PROBLEM STATEMENT — In the data below, find every line with the word "welke" and copy it.

MATERIAL FOR THE TASK —

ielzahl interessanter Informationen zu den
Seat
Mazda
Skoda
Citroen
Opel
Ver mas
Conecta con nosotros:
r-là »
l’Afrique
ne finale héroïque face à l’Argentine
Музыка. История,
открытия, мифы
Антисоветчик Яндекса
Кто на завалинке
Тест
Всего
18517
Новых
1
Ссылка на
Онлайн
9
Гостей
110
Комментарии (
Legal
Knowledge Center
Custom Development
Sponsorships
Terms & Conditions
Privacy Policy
--
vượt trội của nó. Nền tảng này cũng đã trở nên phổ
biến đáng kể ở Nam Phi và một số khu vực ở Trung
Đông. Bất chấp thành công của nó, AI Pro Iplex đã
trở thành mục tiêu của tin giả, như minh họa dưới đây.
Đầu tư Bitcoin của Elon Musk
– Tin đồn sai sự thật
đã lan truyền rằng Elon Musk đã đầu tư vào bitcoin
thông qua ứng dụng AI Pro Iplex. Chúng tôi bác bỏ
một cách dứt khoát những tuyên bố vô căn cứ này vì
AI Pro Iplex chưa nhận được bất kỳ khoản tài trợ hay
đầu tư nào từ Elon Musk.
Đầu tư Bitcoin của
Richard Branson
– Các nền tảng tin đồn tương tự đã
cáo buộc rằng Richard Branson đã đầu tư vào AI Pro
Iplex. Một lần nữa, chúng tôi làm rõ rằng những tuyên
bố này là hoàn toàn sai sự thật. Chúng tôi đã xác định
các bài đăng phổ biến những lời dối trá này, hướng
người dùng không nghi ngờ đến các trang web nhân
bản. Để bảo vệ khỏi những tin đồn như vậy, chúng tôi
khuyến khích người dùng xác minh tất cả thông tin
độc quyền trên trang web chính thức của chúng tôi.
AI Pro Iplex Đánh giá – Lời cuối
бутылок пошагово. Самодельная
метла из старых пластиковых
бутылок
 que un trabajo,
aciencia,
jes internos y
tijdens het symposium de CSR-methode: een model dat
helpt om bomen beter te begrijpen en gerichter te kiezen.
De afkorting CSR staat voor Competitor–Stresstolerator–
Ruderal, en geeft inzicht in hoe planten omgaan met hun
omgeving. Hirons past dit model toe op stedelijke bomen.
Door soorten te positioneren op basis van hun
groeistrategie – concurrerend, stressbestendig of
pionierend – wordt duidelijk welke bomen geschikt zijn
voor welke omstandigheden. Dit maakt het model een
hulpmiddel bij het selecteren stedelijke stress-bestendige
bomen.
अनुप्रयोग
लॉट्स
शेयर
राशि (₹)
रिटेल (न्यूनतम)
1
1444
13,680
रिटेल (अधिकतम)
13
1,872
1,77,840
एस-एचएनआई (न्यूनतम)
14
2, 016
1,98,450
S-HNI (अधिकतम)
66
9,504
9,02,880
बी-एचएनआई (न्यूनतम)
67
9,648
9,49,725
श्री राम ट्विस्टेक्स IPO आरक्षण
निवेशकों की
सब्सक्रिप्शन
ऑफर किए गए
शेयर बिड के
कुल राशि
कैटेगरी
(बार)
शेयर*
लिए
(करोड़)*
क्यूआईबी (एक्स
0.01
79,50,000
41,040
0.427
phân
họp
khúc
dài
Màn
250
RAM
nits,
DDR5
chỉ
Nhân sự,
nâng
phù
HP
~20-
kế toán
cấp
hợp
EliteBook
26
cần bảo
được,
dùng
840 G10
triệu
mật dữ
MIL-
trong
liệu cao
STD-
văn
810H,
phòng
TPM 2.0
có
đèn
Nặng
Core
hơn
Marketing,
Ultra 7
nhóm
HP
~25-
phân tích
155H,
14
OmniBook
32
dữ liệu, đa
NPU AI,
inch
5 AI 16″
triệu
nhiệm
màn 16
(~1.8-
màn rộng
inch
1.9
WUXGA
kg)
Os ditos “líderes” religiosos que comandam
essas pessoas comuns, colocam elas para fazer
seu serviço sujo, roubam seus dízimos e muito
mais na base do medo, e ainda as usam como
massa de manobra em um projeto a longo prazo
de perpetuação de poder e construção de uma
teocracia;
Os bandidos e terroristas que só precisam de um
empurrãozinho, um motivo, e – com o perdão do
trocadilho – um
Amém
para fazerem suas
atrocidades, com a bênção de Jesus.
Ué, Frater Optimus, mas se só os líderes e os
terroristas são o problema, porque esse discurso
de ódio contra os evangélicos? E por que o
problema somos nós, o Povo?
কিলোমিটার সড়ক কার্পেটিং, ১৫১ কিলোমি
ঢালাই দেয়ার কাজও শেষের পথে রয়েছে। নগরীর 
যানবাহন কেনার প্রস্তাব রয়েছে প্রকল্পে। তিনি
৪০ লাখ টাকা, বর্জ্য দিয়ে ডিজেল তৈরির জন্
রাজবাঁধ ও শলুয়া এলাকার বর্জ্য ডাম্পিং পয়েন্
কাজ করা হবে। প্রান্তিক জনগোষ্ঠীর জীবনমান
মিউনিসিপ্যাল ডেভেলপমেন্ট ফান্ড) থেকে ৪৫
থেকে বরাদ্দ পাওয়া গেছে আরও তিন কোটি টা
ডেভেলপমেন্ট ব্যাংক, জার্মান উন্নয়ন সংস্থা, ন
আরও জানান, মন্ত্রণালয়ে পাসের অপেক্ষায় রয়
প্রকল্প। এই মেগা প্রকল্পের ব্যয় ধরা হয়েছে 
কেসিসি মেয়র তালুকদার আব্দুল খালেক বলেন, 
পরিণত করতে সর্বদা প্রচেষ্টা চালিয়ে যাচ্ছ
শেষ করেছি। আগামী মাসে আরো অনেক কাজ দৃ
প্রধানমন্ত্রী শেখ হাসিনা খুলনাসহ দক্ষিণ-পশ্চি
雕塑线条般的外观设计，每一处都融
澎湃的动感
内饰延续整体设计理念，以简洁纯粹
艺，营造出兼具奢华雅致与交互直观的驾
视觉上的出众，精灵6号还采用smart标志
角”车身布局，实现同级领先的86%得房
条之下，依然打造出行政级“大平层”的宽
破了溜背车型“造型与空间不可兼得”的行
==
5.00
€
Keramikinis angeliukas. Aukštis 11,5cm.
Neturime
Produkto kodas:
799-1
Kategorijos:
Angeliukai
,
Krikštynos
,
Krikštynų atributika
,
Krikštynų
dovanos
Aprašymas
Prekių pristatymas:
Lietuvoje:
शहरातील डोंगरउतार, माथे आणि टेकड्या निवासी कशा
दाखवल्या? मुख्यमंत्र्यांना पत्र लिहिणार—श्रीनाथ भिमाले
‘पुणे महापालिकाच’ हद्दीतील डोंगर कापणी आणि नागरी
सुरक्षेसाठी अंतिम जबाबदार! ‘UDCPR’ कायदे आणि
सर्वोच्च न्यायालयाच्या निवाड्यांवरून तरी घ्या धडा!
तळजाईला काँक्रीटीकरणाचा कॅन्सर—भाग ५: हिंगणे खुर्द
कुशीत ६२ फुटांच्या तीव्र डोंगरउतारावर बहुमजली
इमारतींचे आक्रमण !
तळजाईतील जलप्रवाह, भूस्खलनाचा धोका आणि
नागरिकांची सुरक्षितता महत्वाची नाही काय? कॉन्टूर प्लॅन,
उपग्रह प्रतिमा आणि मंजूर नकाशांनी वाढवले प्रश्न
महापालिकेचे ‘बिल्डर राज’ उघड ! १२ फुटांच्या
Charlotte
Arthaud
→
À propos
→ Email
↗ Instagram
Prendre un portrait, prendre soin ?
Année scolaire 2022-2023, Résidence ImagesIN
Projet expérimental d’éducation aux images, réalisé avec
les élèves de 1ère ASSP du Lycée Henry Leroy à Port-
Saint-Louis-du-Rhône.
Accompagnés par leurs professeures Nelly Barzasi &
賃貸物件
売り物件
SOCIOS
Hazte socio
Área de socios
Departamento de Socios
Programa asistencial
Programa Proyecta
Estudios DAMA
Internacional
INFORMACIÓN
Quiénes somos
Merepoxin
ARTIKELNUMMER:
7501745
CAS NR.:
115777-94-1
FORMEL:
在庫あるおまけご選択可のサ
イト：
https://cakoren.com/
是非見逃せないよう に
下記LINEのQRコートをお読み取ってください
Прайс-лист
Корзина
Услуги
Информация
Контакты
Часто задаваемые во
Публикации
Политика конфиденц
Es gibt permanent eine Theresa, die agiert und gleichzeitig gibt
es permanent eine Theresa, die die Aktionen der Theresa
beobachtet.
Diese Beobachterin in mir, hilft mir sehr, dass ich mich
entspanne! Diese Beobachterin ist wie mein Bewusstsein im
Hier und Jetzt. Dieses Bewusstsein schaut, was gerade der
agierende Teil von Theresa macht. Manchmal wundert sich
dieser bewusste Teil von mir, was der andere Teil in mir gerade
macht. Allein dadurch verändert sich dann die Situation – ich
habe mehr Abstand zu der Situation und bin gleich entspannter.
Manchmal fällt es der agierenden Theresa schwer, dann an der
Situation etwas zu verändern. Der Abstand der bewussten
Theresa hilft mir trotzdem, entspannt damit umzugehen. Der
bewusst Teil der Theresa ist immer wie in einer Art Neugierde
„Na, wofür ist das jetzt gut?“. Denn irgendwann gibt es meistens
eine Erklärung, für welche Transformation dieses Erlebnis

RESPONSE TO THE EXERCISE —
pionierend – wordt duidelijk welke bomen geschikt zijn
voor welke omstandigheden. Dit maakt het model een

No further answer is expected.